PROVIDED RECORDS section start

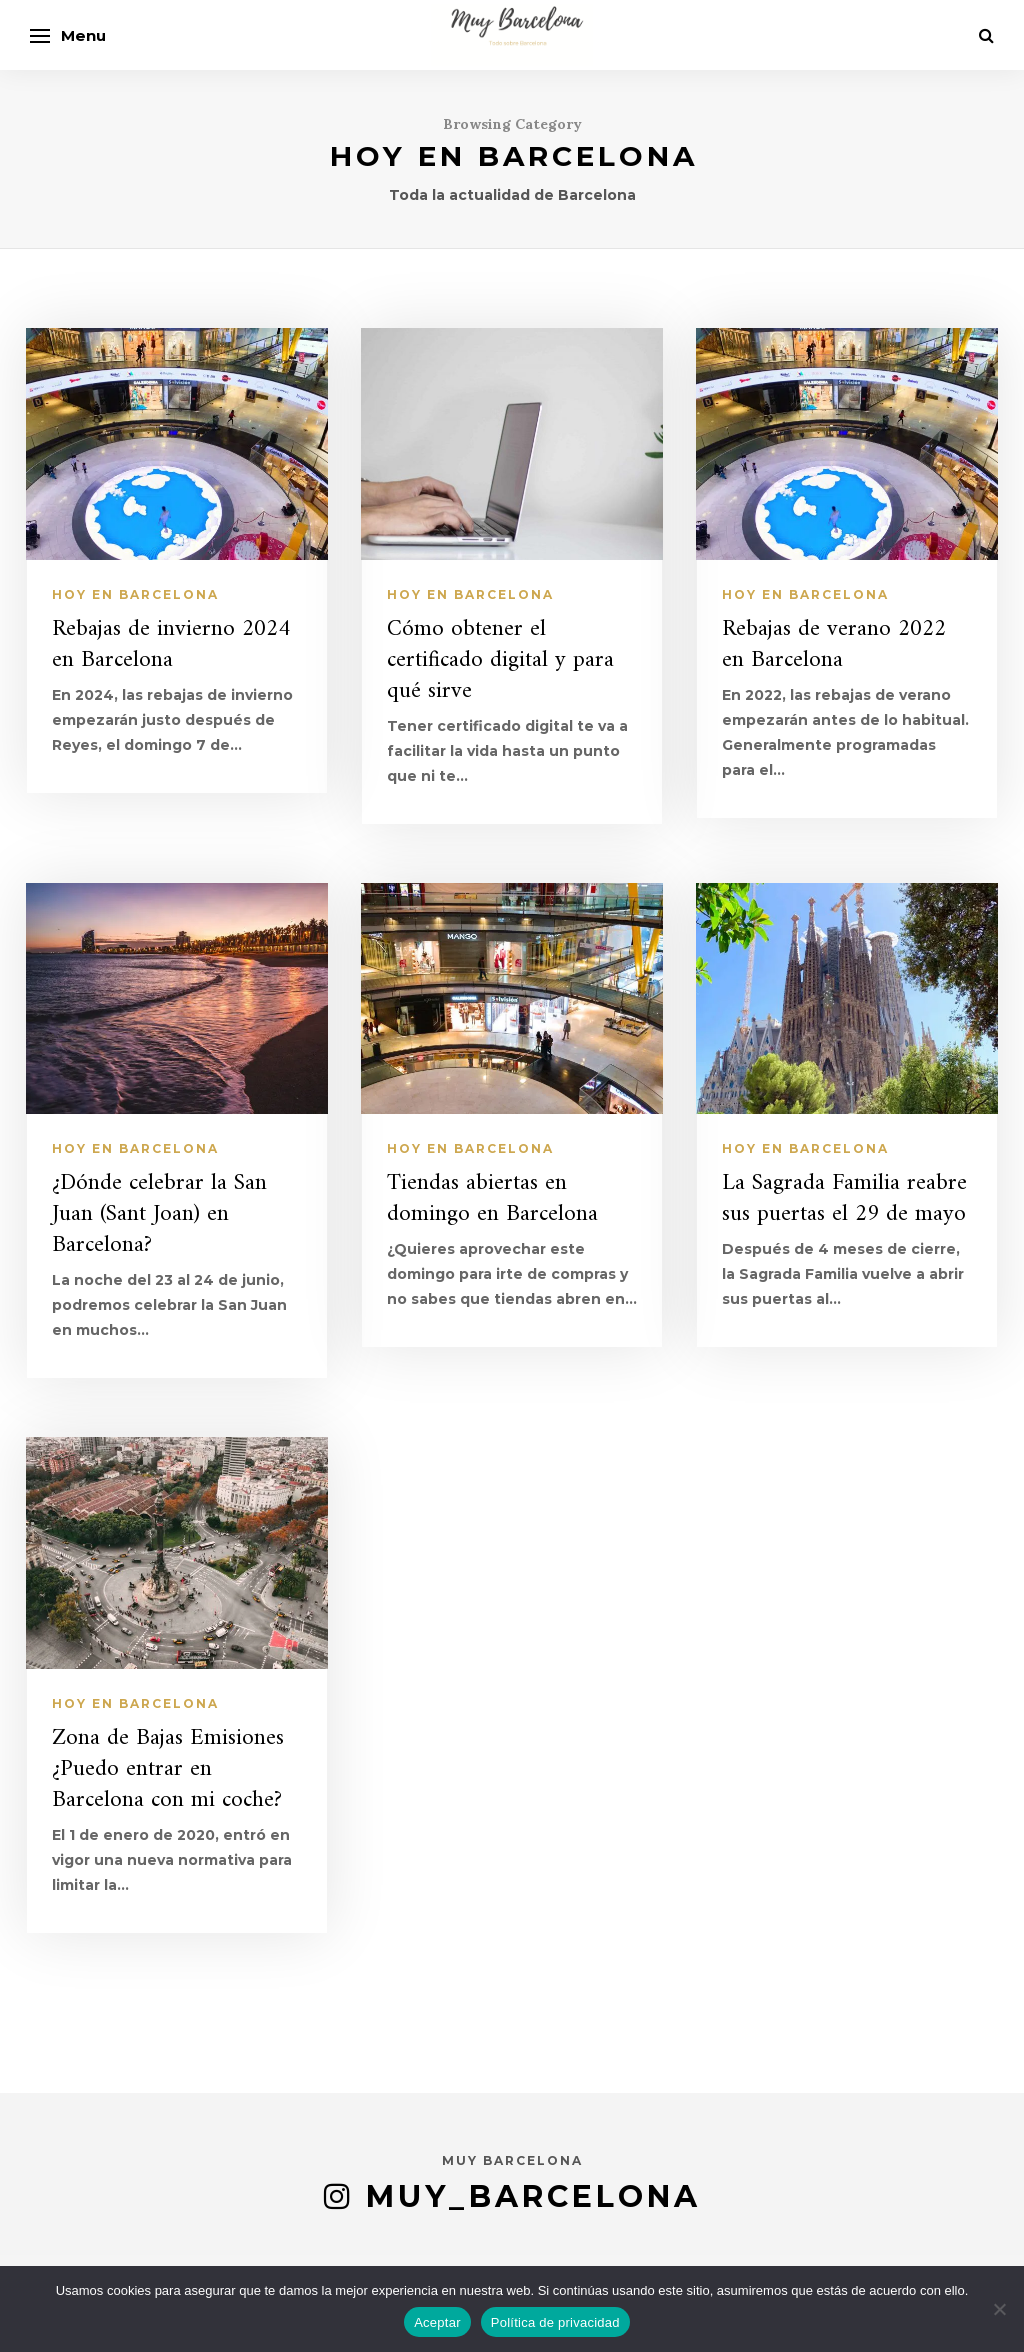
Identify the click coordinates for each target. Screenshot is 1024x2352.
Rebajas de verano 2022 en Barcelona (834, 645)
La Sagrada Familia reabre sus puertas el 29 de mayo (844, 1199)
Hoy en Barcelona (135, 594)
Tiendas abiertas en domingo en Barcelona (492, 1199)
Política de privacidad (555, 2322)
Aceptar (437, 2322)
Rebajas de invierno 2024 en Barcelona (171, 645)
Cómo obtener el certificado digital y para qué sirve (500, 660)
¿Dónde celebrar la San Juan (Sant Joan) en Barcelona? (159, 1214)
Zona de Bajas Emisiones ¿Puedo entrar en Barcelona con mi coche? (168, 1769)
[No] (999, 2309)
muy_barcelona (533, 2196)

PROVIDED RECORDS section end

WHAT NEEDS TO BE DONE — Please reproduce the listing exactly, leaving out any pictures.

EXERCISE SOLUTION —
Identify the click coordinates for each target. Screenshot is 1024x2352.
Rebajas de verano 2022 en Barcelona (834, 645)
La Sagrada Familia reabre sus puertas el 29 de mayo (844, 1199)
Hoy en Barcelona (135, 594)
Tiendas abiertas en domingo en Barcelona (492, 1199)
Política de privacidad (555, 2322)
Aceptar (437, 2322)
Rebajas de invierno 2024 en Barcelona (171, 645)
Cómo obtener el certificado digital y para qué sirve (500, 660)
¿Dónde celebrar la San Juan (Sant Joan) en Barcelona? (159, 1214)
Zona de Bajas Emisiones ¿Puedo entrar en Barcelona con mi coche? (168, 1769)
[No] (999, 2309)
muy_barcelona (533, 2196)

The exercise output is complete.